Open Archive / İstanbul, 2011
The Foto Galatasaray project is based on the re-visualization of the complete professional archive of Maryam Şahinyan (Sivas, 1911 – İstanbul, 1996), who worked as a photographer at her modest studio in Galatasaray, Beyoğlu uninterruptedly from 1935 until 1985. The archive is a unique inventory of the demographic transformations occurring on the socio-cultural map of İstanbul after the declaration of the Republic and the historical period it witnessed; it is also a chronological record of a female İstanbulite studio photographer’s professional career. Armed with the wooden bellows camera her father originally took over from a family that immigrated from the Balkans in the aftermath of the First World War and the black-and-white sheet film she continued to use until 1985, Şahinyan, in a sense, arrested time – both against the technological advancements photography was experiencing and contemporary trends. In the end, she created an unparalleled visual coherence without compromising her technical and aesthetic principles.
Consisting entirely of black-and-white and glass negatives, the physical archive of Foto Galatasaray is a rare surviving example of the classical photography studios of İstanbul’s recent past. Changing hands after Şahinyan left the studio in 1985, the archive was transferred to a storehouse belonging to Yetvart Tomasyan, owner of Aras Publishing. Twenty-five years later, approximately 200,000 negatives in the archive were, over the course of two years, sorted, cleaned, digitized, digitally restored, categorized and protected by a team under the direction of artist/researcher Tayfun Serttaş.
Foto Galatasaray was never as visible as some of the elite photography studios, famous since the 19th century, like Phebus, Andriomenos or Sabah. Nonetheless, it played an important role in representing the middle and lower classes that ensured the continuity of the studio. Şahinyan was a devout Armenian woman, and her identity created a closely-knit circle that determined the sociological basis of Foto Galatasaray’s clientele, setting it apart from İstanbul’s other studios. Except for four understated passport photos, no photographs exist of Şahinyan herself, who throughout her life remained behind the camera, scrupulously taking hundreds of thousands of photographs, retouching them, and painstakingly numbering and dating each film she developed. Spanning half a century, her work impartially traces the ethnic, social, cultural, religious and economic transformations taking place at the center of the city.
From ordinary passport photos to photographs that turn important ceremonies, for which the subjects prepared with great care, into memorabilia, Foto Galatasaray’s mise-en-scènes offer proof that the need for cultural representation within the rush of daily life has in recent decades been of great importance.

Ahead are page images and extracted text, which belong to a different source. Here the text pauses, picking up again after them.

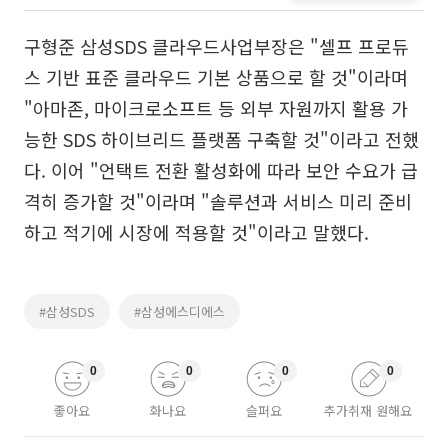
구형준 삼성SDS 클라우드사업부장은 "셀프 프로듀
스 기반 표준 클라우드 기본 상품으로 할 것"이라며
"아마존, 마이크로소프트 등 외부 자원까지 활용 가
능한 SDS 하이브리드 플랫폼 구축할 것"이라고 전했
다. 이어 "언택트 전환 활성화에 따라 보안 수요가 급
격히 증가할 것"이라며 "솔루션과 서비스 미리 준비
하고 적기에 시장에 적용할 것"이라고 말했다.
#삼성SDS
#삼성에스디에스
0
0
0
0
좋아요
화나요
슬퍼요
추가취재 원해요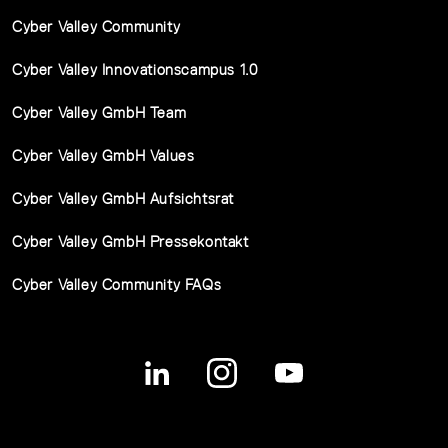
Cyber Valley Community
Cyber Valley Innovationscampus 1.0
Cyber Valley GmbH Team
Cyber Valley GmbH Values
Cyber Valley GmbH Aufsichtsrat
Cyber Valley GmbH Pressekontakt
Cyber Valley Community FAQs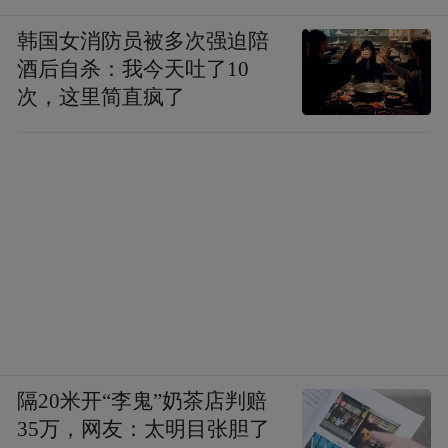
韩国女消防员被多次强迫陪
酒后自杀：我今天吐了10
次，这里简直疯了
隔20米开“李鬼”奶茶店判赔
35万，网友：太明目张胆了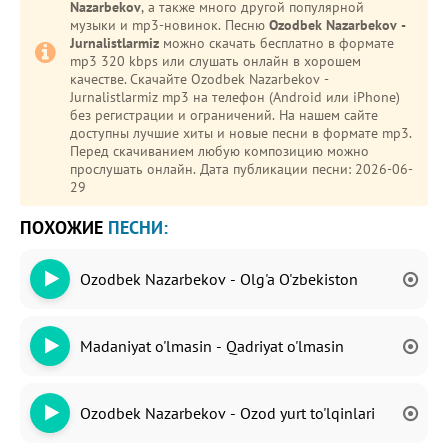
Nazarbekov
, а также много другой популярной
музыки и mp3-новинок. Песню
Ozodbek Nazarbekov -
Jurnalistlarmiz
можно скачать бесплатно в формате
mp3 320 kbps или слушать онлайн в хорошем
качестве. Скачайте Ozodbek Nazarbekov -
Jurnalistlarmiz mp3 на телефон (Android или iPhone)
без регистрации и ограничений. На нашем сайте
доступны лучшие хиты и новые песни в формате mp3.
Перед скачиванием любую композицию можно
прослушать онлайн. Дата публикации песни: 2026-06-
29
ПОХОЖИЕ
ПЕСНИ:
Ozodbek Nazarbekov - Olg'a O'zbekiston
Madaniyat o'lmasin - Qadriyat o'lmasin
Ozodbek Nazarbekov - Ozod yurt to'lqinlari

The archive covers various political periods, from the 1942 imposition of Turkey’s Capital tax to the war against Cyprus in 1974. It also reflects a wide range of interests including the decrease in İstanbul’s Greek, Jewish and Armenian populations as immigration from Anatolia increased; changes in dress, accessories and hair styles; the transformation of class and demographic structures in urban life; differences between generations created by adaptation to the city; prototypes of gender; and, naturally, the aesthetic preferences of Şahinyan as a female photographer.
Presenting Tayfun Serttaş’s passionate research, which with a scientific approach brings together curiosity, coincidence, Yetvart Tomasyan’s memories of Foto Galatasaray and the stories of research assistants, the exhibition also features an installation by Serttaş that will turn thousands of images into a narrative and way of seeing.
In the context of the project, Aras Publishing will publish a comprehensive book edited by Serttaş. The archive itself will be open to online public participation in 2012, when the tens of thousands of people photographed at Foto Galatasaray may be identified.
Foto Galatasaray is supported by the Bohen Foundation.
The exhibition space was designed collaboratively by SALT and Mehmet Can Anbarlılar.
About Open Archive
As an Open Archive project, Foto Galatasaray makes new readings of recent history possible through the examination of Maryam Şahinyan’s photographs. It aims to develop a critical approach to preconceived ideas around social memory deeply marred by historical discontinuities.
The selected projects of SALT Research are exhibited and presented for interpretation in Açık Arşiv [Open Archive], located at SALT Galata and dedicated specifically to this subject. Starting with Foto Galatasaray, theOpen Archive project explores possible relationships between archives, democracy and transparency. SALT supports the notion that archives can be revolutionized on distributed networks and with the participation of a multitude of users. The archive is never "complete" and is of value only when offered for public use.